(Stored records)
━━━━━━━━━━━━━━━━━━━━

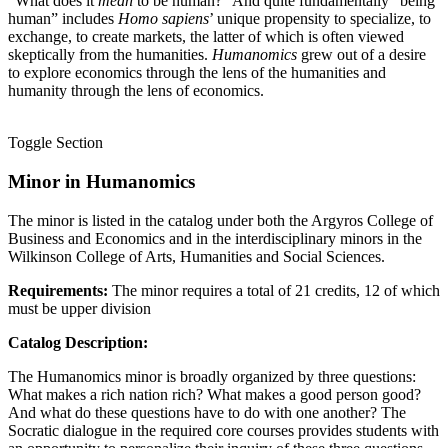
“What does it
mean
to be human?” And quite fundamentally “being
human” includes
Homo sapiens
’ unique propensity to specialize, to
exchange, to create markets, the latter of which is often viewed
skeptically from the humanities.
Humanomics
grew out of a desire
to explore economics through the lens of the humanities and
humanity through the lens of economics.
Toggle Section
Minor in Humanomics
The minor is listed in the catalog under both the Argyros College of
Business and Economics and in the interdisciplinary minors in the
Wilkinson College of Arts, Humanities and Social Sciences.
Requirements:
The minor requires a total of 21 credits, 12 of which
must be upper division
Catalog Description:
The Humanomics minor is broadly organized by three questions:
What makes a rich nation rich? What makes a good person good?
And what do these questions have to do with one another? The
Socratic dialogue in the required core courses provides students with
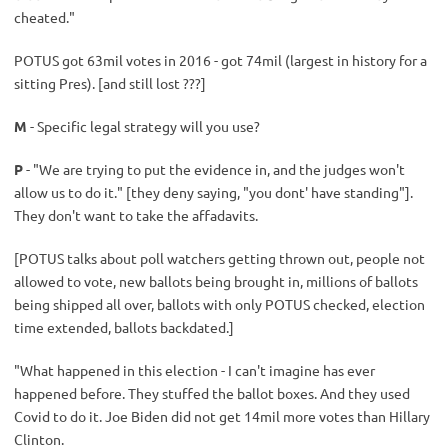
cheated."
POTUS got 63mil votes in 2016 - got 74mil (largest in history for a
sitting Pres). [and still lost ???]
M
- Specific legal strategy will you use?
P
- "We are trying to put the evidence in, and the judges won't
allow us to do it." [they deny saying, "you dont' have standing"].
They don't want to take the affadavits.
[POTUS talks about poll watchers getting thrown out, people not
allowed to vote, new ballots being brought in, millions of ballots
being shipped all over, ballots with only POTUS checked, election
time extended, ballots backdated.]
"What happened in this election - I can't imagine has ever
happened before. They stuffed the ballot boxes. And they used
Covid to do it. Joe Biden did not get 14mil more votes than Hillary
Clinton.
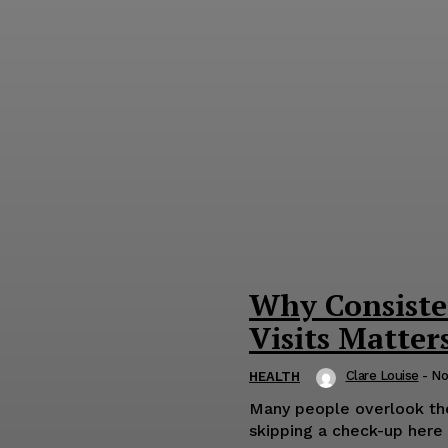
Why Consiste
Visits Matter
Clare Louise
-
No
HEALTH
Many people overlook the 
skipping a check-up here a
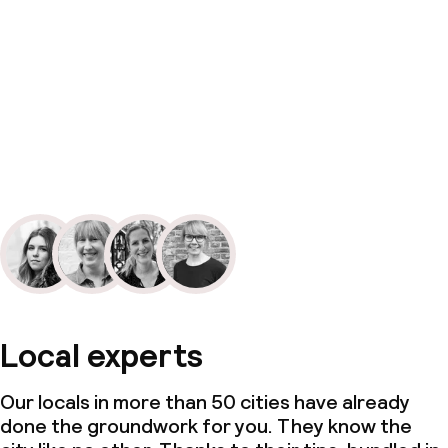
Local experts
Our locals in more than 50 cities have already
done the groundwork for you. They know the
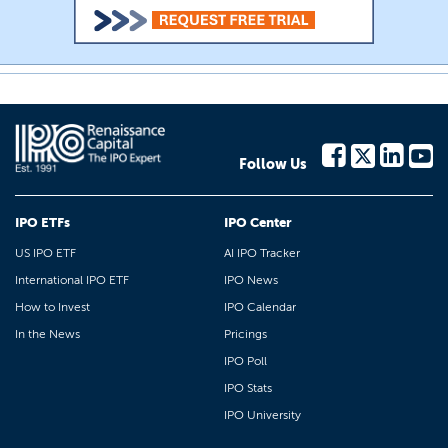
Follow Us
IPO ETFs
IPO Center
US IPO ETF
AI IPO Tracker
International IPO ETF
IPO News
How to Invest
IPO Calendar
In the News
Pricings
IPO Poll
IPO Stats
IPO University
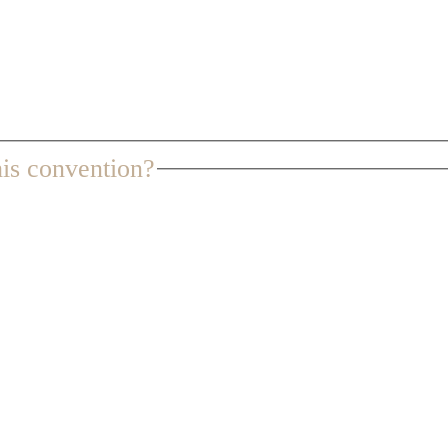
is convention?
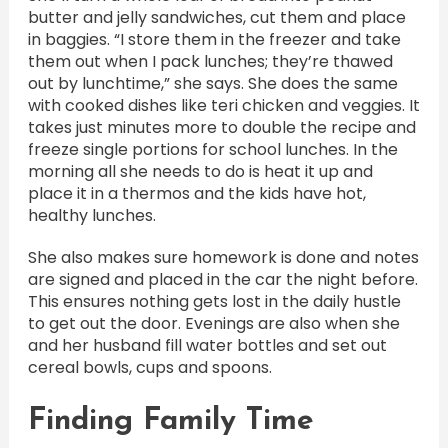
butter and jelly sandwiches, cut them and place
in baggies. “I store them in the freezer and take
them out when I pack lunches; they’re thawed
out by lunchtime,” she says. She does the same
with cooked dishes like teri chicken and veggies. It
takes just minutes more to double the recipe and
freeze single portions for school lunches. In the
morning all she needs to do is heat it up and
place it in a thermos and the kids have hot,
healthy lunches.
She also makes sure homework is done and notes
are signed and placed in the car the night before.
This ensures nothing gets lost in the daily hustle
to get out the door. Evenings are also when she
and her husband fill water bottles and set out
cereal bowls, cups and spoons.
Finding Family Time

━━━━━━━━━━━━━━━━━━━━

• [WHAT THE EXERCISE ASKS]
Quote precisely the lines of the data from the line containing "Local experts" through its final line, both included, excluding pictures.

• [RESPONSE TO THE EXERCISE]
Local experts
Our locals in more than 50 cities have already
done the groundwork for you. They know the
Follow Us
IPO ETFs
IPO Center
US IPO ETF
AI IPO Tracker
International IPO ETF
IPO News
How to Invest
IPO Calendar
In the News
Pricings
IPO Poll
IPO Stats
IPO University
is convention?
butter and jelly sandwiches, cut them and place
in baggies. “I store them in the freezer and take
them out when I pack lunches; they’re thawed
out by lunchtime,” she says. She does the same
with cooked dishes like teri chicken and veggies. It
takes just minutes more to double the recipe and
freeze single portions for school lunches. In the
morning all she needs to do is heat it up and
place it in a thermos and the kids have hot,
healthy lunches.
She also makes sure homework is done and notes
are signed and placed in the car the night before.
This ensures nothing gets lost in the daily hustle
to get out the door. Evenings are also when she
and her husband fill water bottles and set out
cereal bowls, cups and spoons.
Finding Family Time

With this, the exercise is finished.